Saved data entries
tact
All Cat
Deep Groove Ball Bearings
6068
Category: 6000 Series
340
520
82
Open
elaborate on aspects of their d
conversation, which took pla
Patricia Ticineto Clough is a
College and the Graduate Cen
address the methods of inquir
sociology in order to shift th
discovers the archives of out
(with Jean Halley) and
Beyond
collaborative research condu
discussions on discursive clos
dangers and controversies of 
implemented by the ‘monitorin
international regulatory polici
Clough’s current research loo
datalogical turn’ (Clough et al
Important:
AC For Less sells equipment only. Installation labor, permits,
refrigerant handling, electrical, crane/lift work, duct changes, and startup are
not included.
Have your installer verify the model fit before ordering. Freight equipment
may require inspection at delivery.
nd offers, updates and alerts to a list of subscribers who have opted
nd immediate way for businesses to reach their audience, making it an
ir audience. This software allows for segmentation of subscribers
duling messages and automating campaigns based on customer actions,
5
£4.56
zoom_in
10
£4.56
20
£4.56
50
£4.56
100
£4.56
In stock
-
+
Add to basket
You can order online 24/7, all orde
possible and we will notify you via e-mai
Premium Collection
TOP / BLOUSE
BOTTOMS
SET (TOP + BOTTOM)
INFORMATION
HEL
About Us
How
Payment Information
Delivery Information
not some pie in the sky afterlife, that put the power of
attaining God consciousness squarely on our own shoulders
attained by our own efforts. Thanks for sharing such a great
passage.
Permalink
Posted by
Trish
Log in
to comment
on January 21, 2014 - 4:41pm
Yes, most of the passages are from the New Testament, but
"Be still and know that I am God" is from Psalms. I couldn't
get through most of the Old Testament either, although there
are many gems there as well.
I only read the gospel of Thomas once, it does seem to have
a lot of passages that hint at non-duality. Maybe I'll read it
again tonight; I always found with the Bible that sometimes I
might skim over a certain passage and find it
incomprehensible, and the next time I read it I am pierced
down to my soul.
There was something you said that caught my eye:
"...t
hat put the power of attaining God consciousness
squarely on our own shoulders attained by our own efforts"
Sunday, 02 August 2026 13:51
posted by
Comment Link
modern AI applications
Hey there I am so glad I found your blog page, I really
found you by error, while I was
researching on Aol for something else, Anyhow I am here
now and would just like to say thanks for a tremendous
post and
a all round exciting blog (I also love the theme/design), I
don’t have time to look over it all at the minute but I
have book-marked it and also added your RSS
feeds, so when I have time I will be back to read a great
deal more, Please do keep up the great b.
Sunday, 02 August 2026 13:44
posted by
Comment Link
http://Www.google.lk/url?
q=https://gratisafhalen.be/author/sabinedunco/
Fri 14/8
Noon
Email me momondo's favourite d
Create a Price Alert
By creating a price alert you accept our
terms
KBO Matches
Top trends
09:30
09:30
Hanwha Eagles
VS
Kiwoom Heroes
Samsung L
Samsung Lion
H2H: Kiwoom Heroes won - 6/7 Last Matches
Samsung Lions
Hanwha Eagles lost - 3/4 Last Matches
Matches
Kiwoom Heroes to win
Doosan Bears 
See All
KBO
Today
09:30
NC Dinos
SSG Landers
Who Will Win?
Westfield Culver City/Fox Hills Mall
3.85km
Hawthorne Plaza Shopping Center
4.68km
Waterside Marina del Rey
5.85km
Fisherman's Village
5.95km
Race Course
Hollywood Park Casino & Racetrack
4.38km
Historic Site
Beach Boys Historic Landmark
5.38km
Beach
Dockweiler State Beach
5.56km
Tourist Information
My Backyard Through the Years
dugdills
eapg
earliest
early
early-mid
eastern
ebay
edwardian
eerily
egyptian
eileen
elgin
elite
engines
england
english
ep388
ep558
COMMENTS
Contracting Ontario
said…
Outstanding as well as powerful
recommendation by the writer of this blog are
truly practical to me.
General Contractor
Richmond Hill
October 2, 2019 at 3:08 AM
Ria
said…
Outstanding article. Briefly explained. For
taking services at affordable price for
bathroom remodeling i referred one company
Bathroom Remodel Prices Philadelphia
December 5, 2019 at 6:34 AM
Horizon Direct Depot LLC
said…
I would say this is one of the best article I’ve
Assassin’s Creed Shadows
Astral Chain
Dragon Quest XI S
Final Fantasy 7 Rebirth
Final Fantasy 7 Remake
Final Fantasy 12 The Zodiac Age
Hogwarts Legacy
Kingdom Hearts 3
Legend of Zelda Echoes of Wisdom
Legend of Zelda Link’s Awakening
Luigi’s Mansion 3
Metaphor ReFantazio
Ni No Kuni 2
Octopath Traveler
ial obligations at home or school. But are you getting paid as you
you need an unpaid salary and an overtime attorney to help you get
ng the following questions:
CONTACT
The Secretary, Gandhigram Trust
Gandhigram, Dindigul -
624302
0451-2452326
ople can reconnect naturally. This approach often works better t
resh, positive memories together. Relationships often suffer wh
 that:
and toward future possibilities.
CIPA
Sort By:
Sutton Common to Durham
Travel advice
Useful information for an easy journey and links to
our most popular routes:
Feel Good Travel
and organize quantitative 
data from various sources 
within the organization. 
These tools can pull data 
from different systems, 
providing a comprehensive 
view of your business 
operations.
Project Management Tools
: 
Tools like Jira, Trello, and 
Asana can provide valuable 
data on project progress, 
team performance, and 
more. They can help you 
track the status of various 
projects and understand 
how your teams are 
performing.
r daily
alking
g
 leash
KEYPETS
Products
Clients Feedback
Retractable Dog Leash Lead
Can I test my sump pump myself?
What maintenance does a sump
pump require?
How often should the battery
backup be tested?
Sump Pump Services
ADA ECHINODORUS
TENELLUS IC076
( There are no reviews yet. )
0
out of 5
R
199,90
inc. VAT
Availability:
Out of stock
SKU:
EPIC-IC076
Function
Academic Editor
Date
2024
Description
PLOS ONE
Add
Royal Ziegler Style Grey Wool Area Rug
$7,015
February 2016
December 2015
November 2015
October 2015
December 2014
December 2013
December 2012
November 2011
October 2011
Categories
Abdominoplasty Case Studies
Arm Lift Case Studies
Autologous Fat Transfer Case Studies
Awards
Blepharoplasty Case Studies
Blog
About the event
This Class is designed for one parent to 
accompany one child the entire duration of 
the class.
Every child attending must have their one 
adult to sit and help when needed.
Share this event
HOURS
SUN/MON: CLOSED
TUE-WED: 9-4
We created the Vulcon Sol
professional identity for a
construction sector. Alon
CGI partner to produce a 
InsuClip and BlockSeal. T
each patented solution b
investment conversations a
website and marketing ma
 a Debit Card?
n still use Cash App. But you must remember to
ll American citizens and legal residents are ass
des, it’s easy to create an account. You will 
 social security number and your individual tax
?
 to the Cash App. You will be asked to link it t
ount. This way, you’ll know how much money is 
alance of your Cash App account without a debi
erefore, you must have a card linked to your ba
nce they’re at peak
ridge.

*Task description*
Apply a filter for "easy" to the entries and show each line that passes.

*Solution for this exercise*
Useful information for an easy journey and links to
des, it’s easy to create an account. You will 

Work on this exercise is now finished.